O técnico do Egito, Hamy Ramzy, disse hoje que o Neymar é um craque, mas precisa jogar mais para o time, se exibir menos.

Ora, caro treinador, exibir-se menos, para o Neymar, é ir contra a ordem natural das coisas. Afinal de contas, e das contas, o futebol é apenas o pretexto para ganhar milhões fora de campo. Exibir-se com o cabelo laminado, ou seja lá o que for aquilo, com tirinhas prensoras (devem estar fabricando milhões delas em algum lugar, neste momento), com aneis, camisetas, pulseiras, calças artisticamente deformadas, tenis turbinado, qualquer coisa customizada, é que se tornou o verdadeiro trabalho do carinha. Neymar já está deitado em nome esplêndido, e fim.

O Santos é a vitrine interna, a Seleção, a externa. Apenas isso.

Neymar joga, sim, para se exibir. Até quando irão bancar o esquema dele, ainda não se sabe, mas a imprensa apoia o Santos, a Europa não tem dinheiro para levá-lo etc. Enquanto isso, Neymar desfila em campo para sua própria riqueza.

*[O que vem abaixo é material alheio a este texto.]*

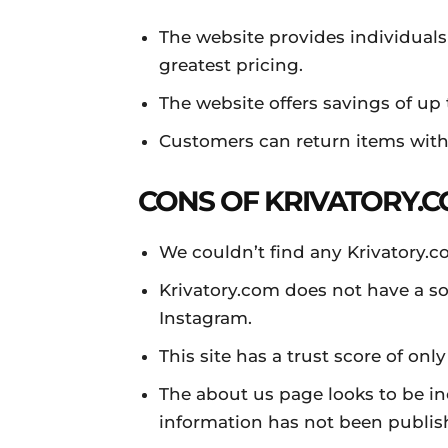
The website provides individuals
greatest pricing.
The website offers savings of up 
Customers can return items withi
CONS OF KRIVATORY.C
We couldn’t find any Krivatory.
Krivatory.com does not have a so
Instagram.
This site has a trust score of only
The about us page looks to be in
information has not been publis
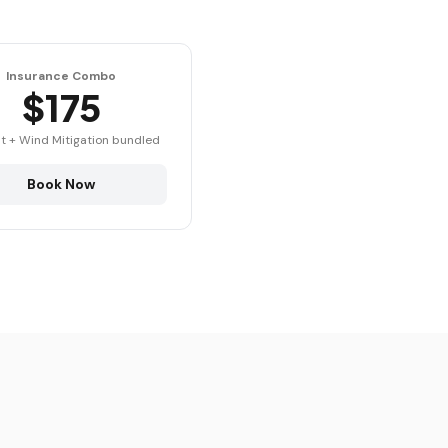
Insurance Combo
$175
t + Wind Mitigation bundled
Book Now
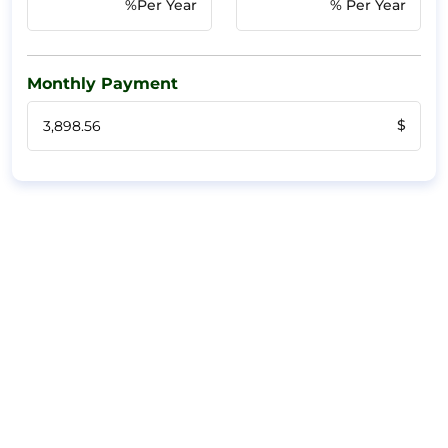
%Per Year
% Per Year
Monthly Payment
$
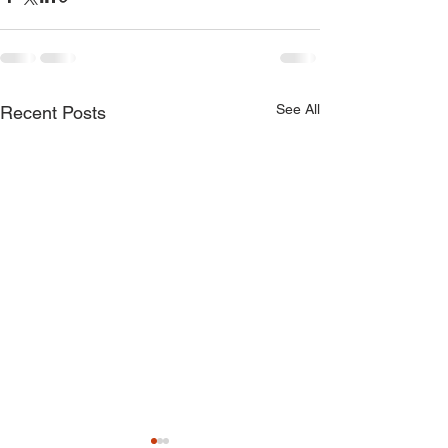
See All
Recent Posts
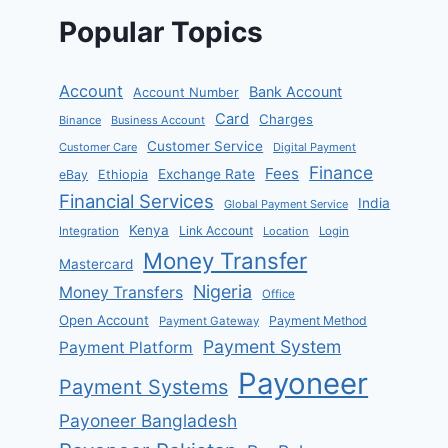
Popular Topics
Account
Bank Account
Account Number
Card
Charges
Binance
Business Account
Customer Service
Customer Care
Digital Payment
Finance
Fees
Exchange Rate
eBay
Ethiopia
Financial Services
India
Global Payment Service
Kenya
Link Account
Integration
Location
Login
Money Transfer
Mastercard
Nigeria
Money Transfers
Office
Open Account
Payment Method
Payment Gateway
Payment System
Payment Platform
Payoneer
Payment Systems
Payoneer Bangladesh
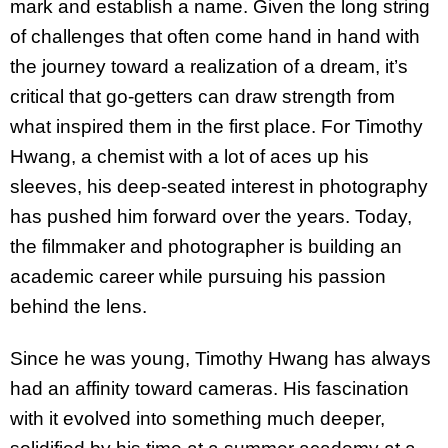
mark and establish a name. Given the long string
of challenges that often come hand in hand with
the journey toward a realization of a dream, it’s
critical that go-getters can draw strength from
what inspired them in the first place. For Timothy
Hwang, a chemist with a lot of aces up his
sleeves, his deep-seated interest in photography
has pushed him forward over the years. Today,
the filmmaker and photographer is building an
academic career while pursuing his passion
behind the lens.
Since he was young, Timothy Hwang has always
had an affinity toward cameras. His fascination
with it evolved into something much deeper,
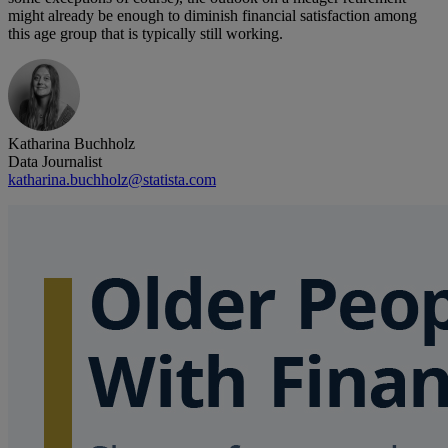
might already be enough to diminish financial satisfaction among
this age group that is typically still working.
Katharina Buchholz
Data Journalist
katharina.buchholz@statista.com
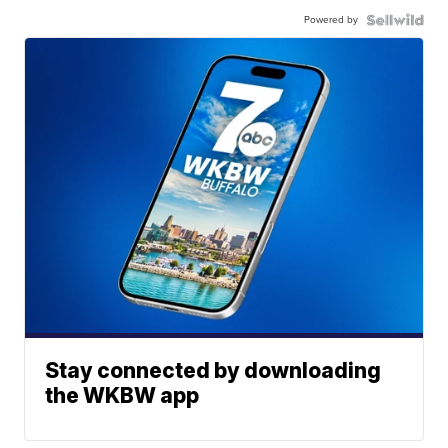
Powered by
Stay connected by downloading
the WKBW app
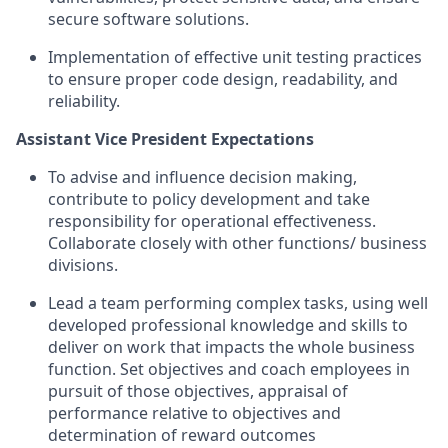
secure software solutions.
Implementation of effective unit testing practices
to ensure proper code design, readability, and
reliability.
Assistant Vice President Expectations
To advise and influence decision making,
contribute to policy development and take
responsibility for operational effectiveness.
Collaborate closely with other functions/ business
divisions.
Lead a team performing complex tasks, using well
developed professional knowledge and skills to
deliver on work that impacts the whole business
function. Set objectives and coach employees in
pursuit of those objectives, appraisal of
performance relative to objectives and
determination of reward outcomes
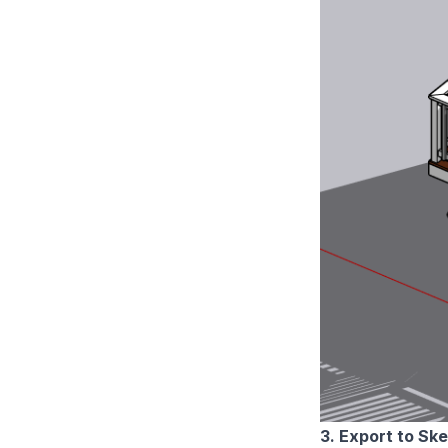
3. Export to Sk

quinta-feira, 5 de julho de 2012

O time da minha filha


 
Ontem, a flamenguista aqui torceu pela vitória do Corinthians.

Bem, na verdade, não foi bem uma torcida pelo Corinthians, mas sim pela derrota do Boca Juniors, porque brasileiro que se preze está sempre torcendo contra o futebol argentino, faça chuva ou faça sol.

De qualquer modo, este post é o pagamento de uma dívida. Explico: minha filha Sarah, corintiana, com camisa roxa e tudo (não fui eu que comprei), me fez prometer que se o time dela ganhasse eu escreveria sobre isso no Papo de Arubinha

Pois bem, pago a dívida e confesso: ontem torci, gritei, vibrei pela vitória do time que representava o Brasil (contra a Argentina) na Libertadores da América. O time da minha filha. O Corinthians.

No entanto, no Mundial de Clubes no final do ano, que me perdoe Sarah, mas eu sou Chelsea. Afinal de contas, dentro do meu peito bate um competitivo coração rubro-negro.